The production work on Ö by Kenneth Blume (previously known as Kenny Beats) hinders any sense of dynamism or frenetic urgency that was there on Fcukers’ early releases and this is the one great shame of the record as a whole. It’s not trashy enough to be daft or punk, it’s too polished and lacking the required brashness to be electroclash, and it’s too laboured in places to be hyperpop. And yet… and yet there’s still something really endearing at the heart of Ö that feels wide-eyed and out of place with the persona the duo are pushing.   

“Butterflies” takes its cue from UK garage and it’s at this point in the record that you realise that this is nothing but a really lovely pop album. Preconception built from numerous press releases and the general stirrings of the hype machine can be a hell of a thing. This isn’t a sophisticated, sleazy album made by outsiders. It’s product – pure and simple. It’s a melting pot that nods at a range of styles, artists, and cultural movements. It is, to borrow the phrase from subcultural theorist Ted Polhemus, the supermarket of styles.

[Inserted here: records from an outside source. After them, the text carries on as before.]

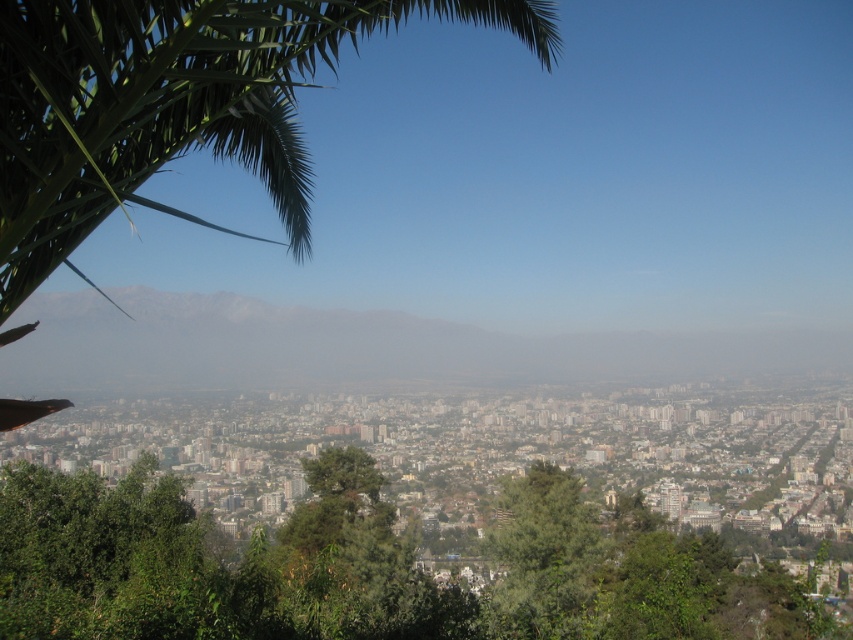 Does point (126, 570) lie behind point (100, 45)?

Yes, it is.

Is point (119, 577) positioned in front of point (175, 38)?

No, it is behind (175, 38).

What are the coordinates of `green leafy tree at center` in the screenshot? It's located at (363, 570).

Is green leafy tree at center taller than gray foggy mountain at center?

Correct, green leafy tree at center is much taller as gray foggy mountain at center.

Does green leafy tree at center appear on the left side of gray foggy mountain at center?

Correct, you'll find green leafy tree at center to the left of gray foggy mountain at center.

Locate an element on the screen. green leafy tree at center is located at coordinates (363, 570).

Which is more to the left, green leafy palm tree at upper left or gray foggy mountain at center?

green leafy palm tree at upper left is more to the left.

Describe the element at coordinates (173, 104) in the screenshot. The image size is (853, 640). I see `green leafy palm tree at upper left` at that location.

You are a GUI agent. You are given a task and a screenshot of the screen. Output one action in this format:
    pyautogui.click(x=<x>, y=<y>)
    Task: Click on the green leafy palm tree at upper left
    This screenshot has height=640, width=853.
    Given the screenshot: What is the action you would take?
    pyautogui.click(x=173, y=104)

You are a GUI agent. You are given a task and a screenshot of the screen. Output one action in this format:
    pyautogui.click(x=<x>, y=<y>)
    Task: Click on the green leafy palm tree at upper left
    This screenshot has width=853, height=640.
    Given the screenshot: What is the action you would take?
    pyautogui.click(x=173, y=104) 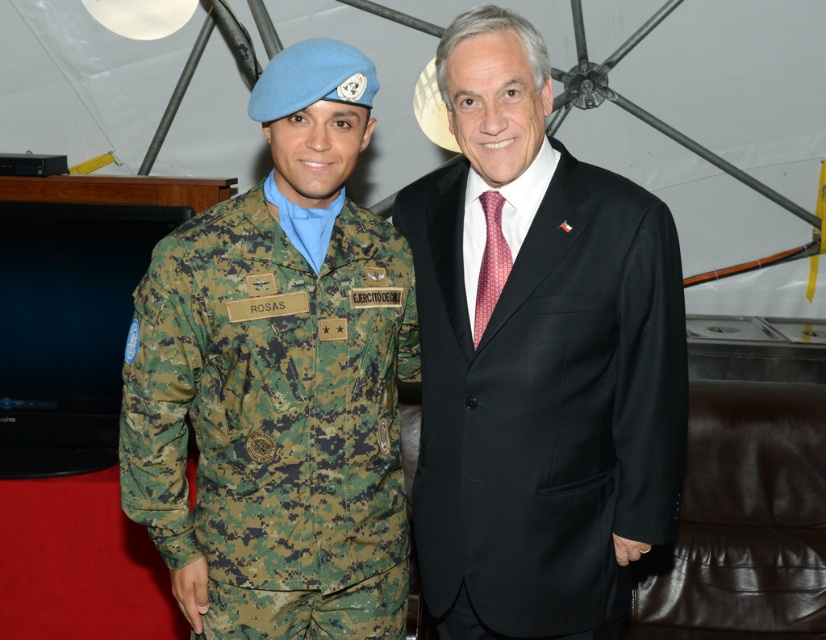 You are an event planner arranging seating for a formal dinner. You need to seat the two individuals shown in the image. The table has a height of 75 cm. Which of the two objects, the black satin suit at center or the camouflagetextured fabric at left, would require a higher chair to accommodate their clothing? Please explain your reasoning based on the provided information.

The black satin suit at center has a greater height compared to the camouflagetextured fabric at left. Therefore, the individual wearing the black satin suit at center would require a higher chair to accommodate their clothing since their outfit is taller.

You are a photographer at a formal event. You need to capture a photo where both the camouflagetextured fabric at left and the red dotted fabric tie at center are clearly visible. Considering their heights, which object should you focus on first to ensure both are in frame?

The camouflagetextured fabric at left is much taller than the red dotted fabric tie at center. To ensure both are in frame, focus on the taller camouflagetextured fabric at left first, then adjust the camera angle to include the shorter red dotted fabric tie at center.

You are a photographer at a formal event. You need to capture a closeup shot of the black satin suit at center and the red dotted fabric tie at center. What is the minimum distance you need to maintain between the camera and the subjects to ensure both are in focus?

The black satin suit at center and red dotted fabric tie at center are 8.37 inches apart, so the minimum distance required to keep both in focus would depend on the camera lens and aperture settings. However, a general rule is to ensure the camera is at least 10 times the distance of the subject separation, so approximately 83.7 inches or about 7 feet away. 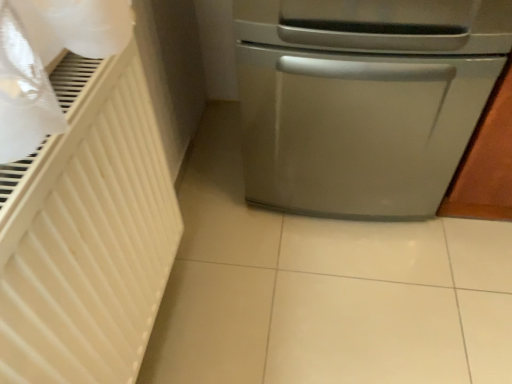 Where is `free space that is to the left of satin silver dishwasher at right`? The image size is (512, 384). free space that is to the left of satin silver dishwasher at right is located at coordinates (218, 176). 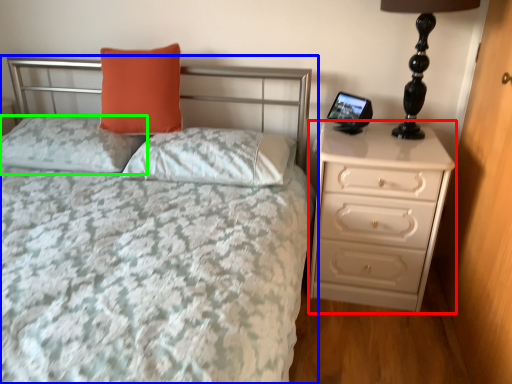 Question: Which object is positioned closest to chest of drawers (highlighted by a red box)? Select from bed (highlighted by a blue box) and pillow (highlighted by a green box).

Beats and hooks taken from the shelf, repackaged, and sold back to us as something new, something edgy and exciting. 

Both “if you wanna party come over to my house” and “Play Me” have a (non-Charli XCX) brattish quality to them, an aloof pair of songs built on one idea and one idea only. The constant repetition on each could highlight the social media zeitgeist where nothing that’s valued in that sphere has meaning beyond itself. Attention spans influenced by algorithms don’t require depth, or even feeling – just ‘the point’ being addressed as soon as possible. And the fact that “Play Me” has a background vocal line that sounds like it’s delivered by M dot R (a reference maybe only our UK based readers will know) doesn’t do it any favours. 

“I Like It Like That” has an airy feel, with a soundsystem style vocal intro that feels like it’s lifted from Leftfield’s seminal album Leftism which is carried into “TTYGF” which has the album’s best production work even though it’s the worst song.

The influences present on the record could be read as a postmodern aural smorgasbord, a culture vulture cash grab, or simply artists wearing their lineage on their sleeves. It feels as though Fcukers are taking us through the favourite parts of their record collection, and Ö is merely the sum of its acculturated parts. By the time “Getaway” comes around you get the sense that Fcukers have listened to Lamb’s What Sound? but also there’s a smart game being played as the references are perhaps too niche and too old for Fcukers’ core audience.   

The charm – and there is plenty of it – of Ö may well be accidental. Fcukers aren’t the cutting edge new kids on the block they want you to think they are. They’re a nostalgia trip of intertextual references. Ö will no doubt frustrate some, and delight many others. It is, after all, just a ride that doesn’t need to be taken too seriously.